I grew up reading the Qur’an on my mother’s lap, writes Ziauddin Sardar. It’s an experience I share with most Muslim children. And so it is that our connection to the Qur’an is infused with associations of the warmest and most enduring of human bonds.
In Reading the Qur’an, Sardar one of Europe’s leading public intellectuals laments that for far too many Muslims, the Qur’an he had learned in his mother’s lap has become a stick used for ensuring conformity and suppressing dissenting views. Indeed, some find in the Qur’an justification for misogyny, validation for hatred of others, an obsession with dress and mindless ritual, rules for running modern states.
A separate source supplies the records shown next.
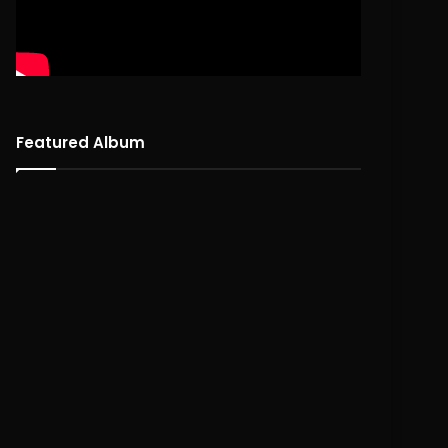
Featured Album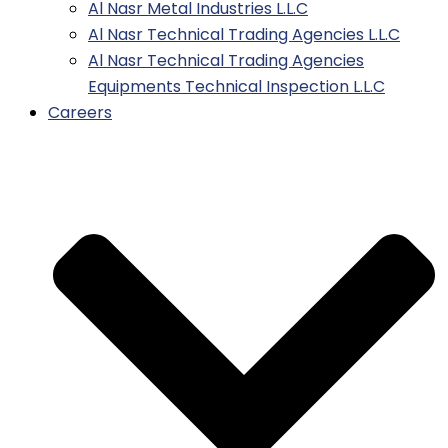
Al Nasr Metal Industries L.L.C
Al Nasr Technical Trading Agencies L.L.C
Al Nasr Technical Trading Agencies
Equipments Technical Inspection L.L.C
Careers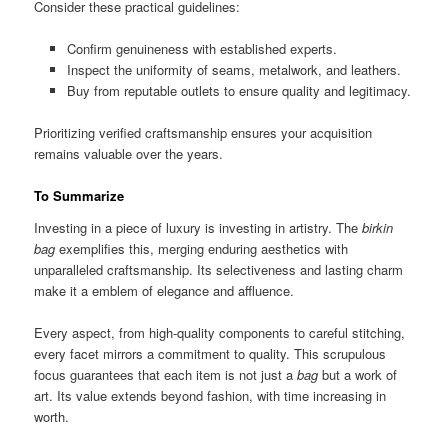
Consider these practical guidelines:
Confirm genuineness with established experts.
Inspect the uniformity of seams, metalwork, and leathers.
Buy from reputable outlets to ensure quality and legitimacy.
Prioritizing verified craftsmanship ensures your acquisition
remains valuable over the years.
To Summarize
Investing in a piece of luxury is investing in artistry. The
birkin
bag
exemplifies this, merging enduring aesthetics with
unparalleled craftsmanship. Its selectiveness and lasting charm
make it a emblem of elegance and affluence.
Every aspect, from high-quality components to careful stitching,
every facet mirrors a commitment to quality. This scrupulous
focus guarantees that each item is not just a
bag
but a work of
art. Its value extends beyond fashion, with time increasing in
worth.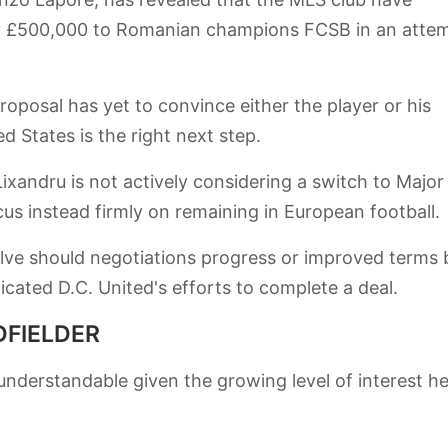
ly £500,000 to Romanian champions FCSB in an atte
oposal has yet to convince either the player or his
d States is the right next step.
andru is not actively considering a switch to Major
cus instead firmly on remaining in European football.
olve should negotiations progress or improved terms 
cated D.C. United's efforts to complete a deal.
DFIELDER
 understandable given the growing level of interest he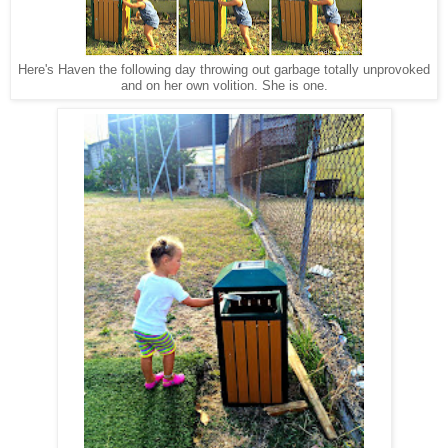
Here's Haven the following day throwing out garbage totally unprovoked
and on her own volition. She is one.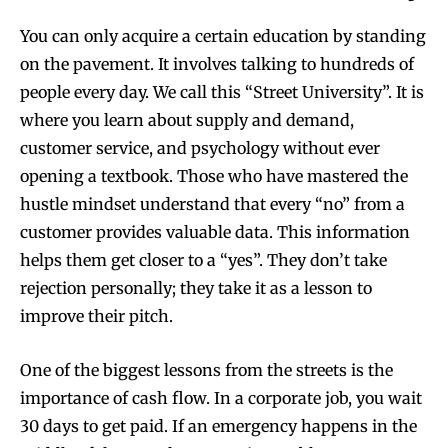
You can only acquire a certain education by standing
on the pavement. It involves talking to hundreds of
people every day. We call this “Street University”. It is
where you learn about supply and demand,
customer service, and psychology without ever
opening a textbook. Those who have mastered the
hustle mindset understand that every “no” from a
customer provides valuable data. This information
helps them get closer to a “yes”. They don’t take
rejection personally; they take it as a lesson to
improve their pitch.
One of the biggest lessons from the streets is the
importance of cash flow. In a corporate job, you wait
30 days to get paid. If an emergency happens in the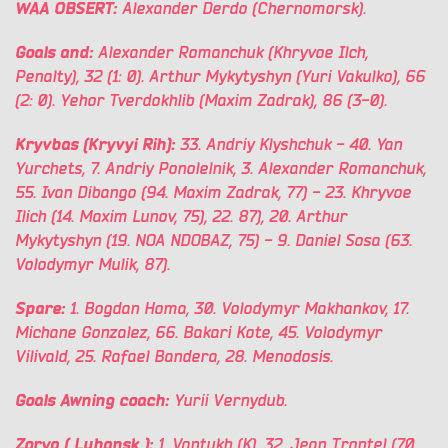
WAA OBSERT:
Alexander Derdo (Chernomorsk).
Goals and:
Alexander Romanchuk (Khryvoe Ilch,
Penalty), 32 (1: 0). Arthur Mykytyshyn (Yuri Vakulko), 66
(2: 0). Yehor Tverdokhlib (Maxim Zadrak), 86 (3-0).
Kryvbas (Kryvyi Rih):
33. Andriy Klyshchuk - 40. Yan
Yurchets, 7. Andriy Ponolelnik, 3. Alexander Romanchuk,
55. Ivan Dibango (94. Maxim Zadrak, 77) - 23. Khryvoe
Ilich (14. Maxim Lunov, 75), 22. 87), 20. Arthur
Mykytyshyn (19. NOA NDOBAZ, 75) - 9. Daniel Sosa (63.
Volodymyr Mulik, 87).
Spare:
1. Bogdan Homa, 30. Volodymyr Makhankov, 17.
Michane Gonzalez, 66. Bakari Kote, 45. Volodymyr
Vilivald, 25. Rafael Bandera, 28. Menodosis.
Goals Awning coach:
Yurii Vernydub.
Zorya
(
Luhansk
):
1. Vantukh (K), 32. Jean Trontel (70.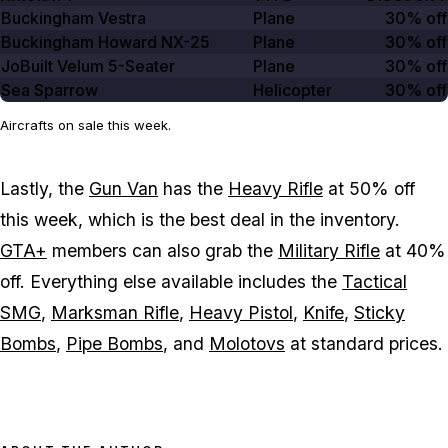
Buckingham Vestra
Plane
30% off
Buckingham Howard NX-25
Plane
30% off
JoBuilt Velum 5-Seater
Plane
30% off
Sea Sparrow
Helicopter
30% off
Aircrafts on sale this week.
Lastly, the
Gun Van
has the
Heavy Rifle
at 50% off
this week, which is the best deal in the inventory.
GTA+
members can also grab the
Military Rifle
at 40%
off. Everything else available includes the
Tactical
SMG
,
Marksman Rifle
,
Heavy Pistol
,
Knife
,
Sticky
Bombs
,
Pipe Bombs
, and
Molotovs
at standard prices.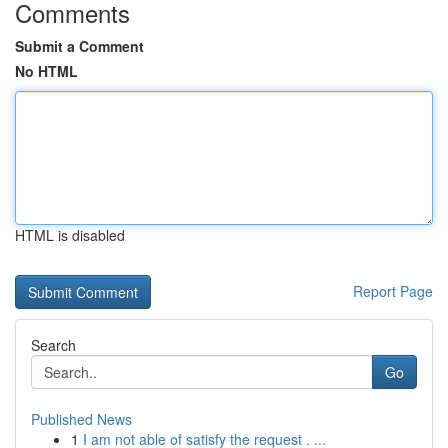
Comments
Submit a Comment
No HTML
HTML is disabled
Report Page
Search
Go
Published News
1
I am not able of satisfy the request . ...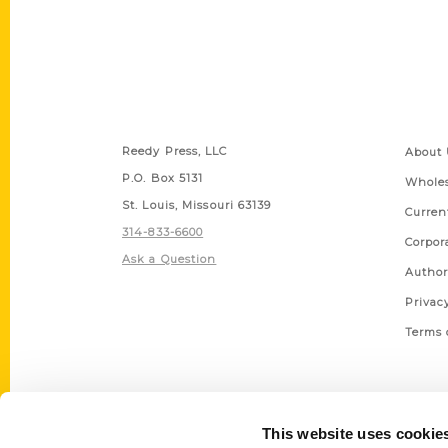
Contact Us
Quick
Reedy Press, LLC
About 
P.O. Box 5131
Wholes
St. Louis, Missouri 63139
Curren
314-833-6600
Corpor
Ask a Question
Author
Privac
Terms 
This website uses cookie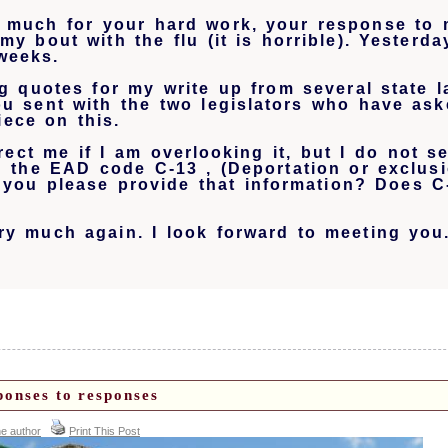
 much for your hard work, your response to 
my bout with the flu (it is horrible). Yesterd
weeks.
ng quotes for my write up from several state
u sent with the two legislators who have ask
iece on this.
ect me if I am overlooking it, but I do not s
h the EAD code C-13 , (
Deportation or exclus
 you please provide that information? Does C
y much again. I look forward to meeting you
ponses to responses
he author
Print This Post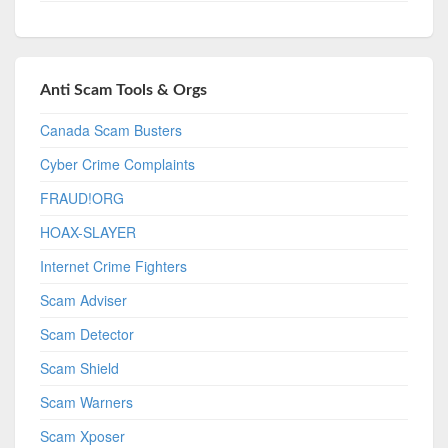
Anti Scam Tools & Orgs
Canada Scam Busters
Cyber Crime Complaints
FRAUD!ORG
HOAX-SLAYER
Internet Crime Fighters
Scam Adviser
Scam Detector
Scam Shield
Scam Warners
Scam Xposer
Arguing passionately but reasonably against these trends, Sardar speaks out for a more open, less doctrinaire approach to reading the Qur’an. He contends that the Qur’an is not fixed in stone for all time, but a dynamic text which every generation must encounter anew, and whose relevance and implications for our time we have yet to fully discover.
The words of the Qur’an imply movement: the religious life, it tells us, is not about standing still but always striving to make our life, our society, the entire world around us a better place for everyone.
Sardar explores the Qur’an from a variety of perspectives, from traditional exegesis to hermeneutics, critical theory, and cultural analysis, drawing fresh and contemporary lessons from the Sacred Text. He also examines what the Qur’an says about such contemporary topics as power and politics, rights of women, suicide, domestic violence, sex, homosexuality, the veil, freedom of expression, and evolution.